In short, it’s a mess, as political factions in the game can take turns, depending on how demanding one intends to be, acting like bullies. This isn’t really a long-term solution, as getting forcefully removed from office appears to be an ending that occurs with regularity. A note on the web site of developer Molleindustria — a project of experimental game maker and educator Paolo Pedercini — argues that “Democratic Socialism Simulator” is intended to be far removed from a power fantasy, and indeed it is, as roadblocks from lobbyists, activists or even a public full of contradictory opinions regularly arise, regardless of the reforms chosen.
That’s not to say this is full-on edutainment, either. This is a game, after all, in which a turtle proposes fixes to the homelessness crisis. And when our treasurer warns us of another financial crash reminiscent of the one of 2008, the doom-saying squirrel notes that at least it was a “good year for indie music.” While the term “Democratic socialism” is in vogue this election season, sometimes as an identifier and sometimes as a label to be weaponized, the game shows how the meaning of a term can be loaded — or meaningless — depending on who is wielding it.

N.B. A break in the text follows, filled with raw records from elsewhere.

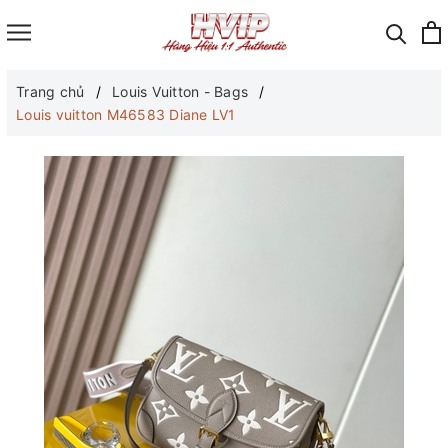
Trang chủ
Louis Vuitton - Bags
Louis vuitton M46583 Diane LV1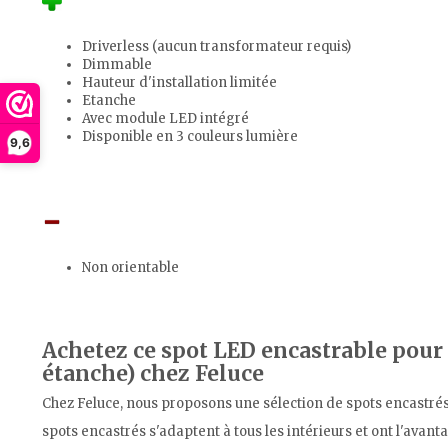
Driverless (aucun transformateur requis)
Dimmable
Hauteur d'installation limitée
Etanche
Avec module LED intégré
Disponible en 3 couleurs lumière
9,6
Non orientable
Achetez ce spot LED encastrable pour l
étanche) chez Feluce
Chez Feluce, nous proposons une sélection de spots encastrés
spots encastrés s'adaptent à tous les intérieurs et ont l'avan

The actual policies at the core of “Democratic Socialism Simulator” aren’t all that radical, in that they are all part of our current debates. Recent polls even suggest a relatively high percentage of the public is in favor of initiatives such as universal health care and free college tuition, and it’s easy to feel good in the game when we tax house flippers and give significant tax breaks to those priced out of their neighborhoods. When money is tight, simply swipe right on a proposal to heavily tax those with earnings more than $10 million.
As the game asks us to juggle government finances, the people’s power and greenhouse gas emissions, it’s almost a guarantee that something will be out of sync at any given moment. The bottom of the screen presents us with a digital grid in which we can see how the public is responding to our initiatives. The further they move from us, the more likely we are to lose the public narrative and in turn control of Congress, which essentially handcuffs our ability to do anything effective. This is when we resort to adopting a dog or a cat to sway public opinion (plenty will have opinions on which animal you choose).
Yet even when I was being escorted out of office by the military, I didn’t find the underlying satire of “Democratic Socialism Simulator” to be overwhelming negative. Sure, policies that benefit millions could be undone at random — or sometimes by an annoying question from a pesky fox — but the game is never arguing that progress should be linear or power absolute. We play because a better world only becomes impossible to envision when we quit.